Steve already gave this comment. Adding a check to catch if
uprobe_add returns NULL and return immediately.

> > +	INIT_LIST_HEAD(&tmp_list);
> > +	mapping = inode->i_mapping;
> > +
> > +	mutex_lock(&uprobes_mutex);
> > +	if (uprobe->consumers) {
> > +		ret = 0;
> > +		goto consumers_add;
> > +	}
> > +
> > +	spin_lock(&mapping->i_mmap_lock);
> > +	vma_prio_tree_foreach(vma, &iter, &mapping->i_mmap, 0, 0) {
> > +		loff_t vaddr;
> > +
> > +		if (!atomic_inc_not_zero(&vma->vm_mm->mm_users))
> > +			continue;
> > +
> > +		mm = vma->vm_mm;
> > +		if (!valid_vma(vma)) {
> > +			mmput(mm);
> > +			continue;
> > +		}
> > +
> > +		vaddr = vma->vm_start + offset;
> > +		vaddr -= vma->vm_pgoff << PAGE_SHIFT;
> > +		if (vaddr > ULONG_MAX) {
> > +			/*
> > +			 * We cannot have a virtual address that is
> > +			 * greater than ULONG_MAX
> > +			 */
> > +			mmput(mm);
> > +			continue;
> > +		}
> > +		mm->uprobes_vaddr = (unsigned long) vaddr;
> > +		list_add(&mm->uprobes_list, &tmp_list);
> > +	}
> > +	spin_unlock(&mapping->i_mmap_lock);
> > +
> > +	if (list_empty(&tmp_list)) {
> > +		ret = 0;
> > +		goto consumers_add;
> > +	}
> > +	list_for_each_entry_safe(mm, tmpmm, &tmp_list, uprobes_list) {
> > +		down_read(&mm->mmap_sem);
> > +		if (!install_uprobe(mm, uprobe))
> > +			ret = 0;
> 
> Installing it once is success ?

This is a little tricky. My intention was to return success even if one
install is successful. If we return error, then the caller can go
ahead and free the consumer. Since we return success if there are
currently no processes that have mapped this inode, I was tempted to
return success on atleast one successful install.

> 
> > +		list_del(&mm->uprobes_list);
> 
> Also the locking rules for mm->uprobes_list want to be
> documented. They are completely non obvious.
> 
> > +		up_read(&mm->mmap_sem);
> > +		mmput(mm);
> > +	}
> > +
> > +consumers_add:
> > +	add_consumer(uprobe, consumer);
> > +	mutex_unlock(&uprobes_mutex);
> > +	put_uprobe(uprobe);
> 
> Why do we drop the refcount here?

The first time uprobe_add gets called for a unique inode:offset
pair, it sets the refcount to 2 (One for the uprobe creation and the
other for register activity).
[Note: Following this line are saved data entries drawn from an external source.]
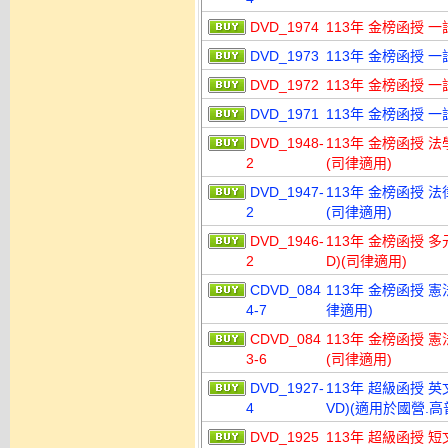
DVD_1974
113年 金榜函授 
DVD_1973
113年 金榜函授 
DVD_1972
113年 金榜函授 一
DVD_1971
113年 金榜函授 一
DVD_1948-
113年 金榜函授 法
2
(司律適用)
DVD_1947-
113年 金榜函授 法
2
(司律適用)
DVD_1946-
113年 金榜函授 多
2
D)(司律適用)
CDVD_084
113年 金榜函授 憲
4-7
律適用)
CDVD_084
113年 金榜函授 憲
3-6
(司律適用)
DVD_1927-
113年 超級函授 英
4
VD)(適用於國營.高
DVD_1925
113年 超級函授 短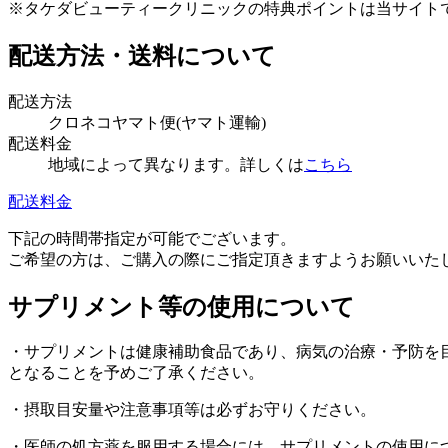
※タケダビューティークリニックの特典ポイントは当サイト
配送方法・送料について
配送方法
クロネコヤマト便(ヤマト運輸)
配送料金
地域によって異なります。詳しくは
こちら
配送料金
下記の時間帯指定が可能でございます。
ご希望の方は、ご購入の際にご指定頂きますようお願いいたします。午前中、
サプリメント等の使用について
・サプリメントは健康補助食品であり、病気の治療・予防を
となることを予めご了承ください。
・摂取目安量や注意事項等は必ずお守りください。
・医師の処方薬を服用する場合には、サプリメントの使用に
From next time onwards it
increments the refcount by  (for register activity) 1.
The refcount dropped here corresponds to the register activity.

Similarly unregister takes a refcount thro find_uprobe and drops it thro
del_consumer().  However it drops the creation refcount if and if
there are no more consumers.

I thought of just taking the refcount just for the first register and
decrement for the last unregister. However register/unregister can race
with each other causing the refcount to be zero and free the uprobe
structure even though we were still registering the probe.

> 
> > +	return ret;
> > +}
> 
> > +	/*
> > +	 * There could be other threads that could be spinning on
> > +	 * treelock; some of these threads could be interested in this
> > +	 * uprobe.  Give these threads a chance to run.
> > +	 */
> > +	synchronize_sched();
> 
> This makes no sense at all. We are not holding treelock, we are about
> to acquire it. Also what does it matter when they spin on treelock and
> are interested in this uprobe. Either they find it before we remove it
> or not. So why synchronize_sched()? I find the lifetime rules of
> uprobe utterly confusing. Could you explain please ?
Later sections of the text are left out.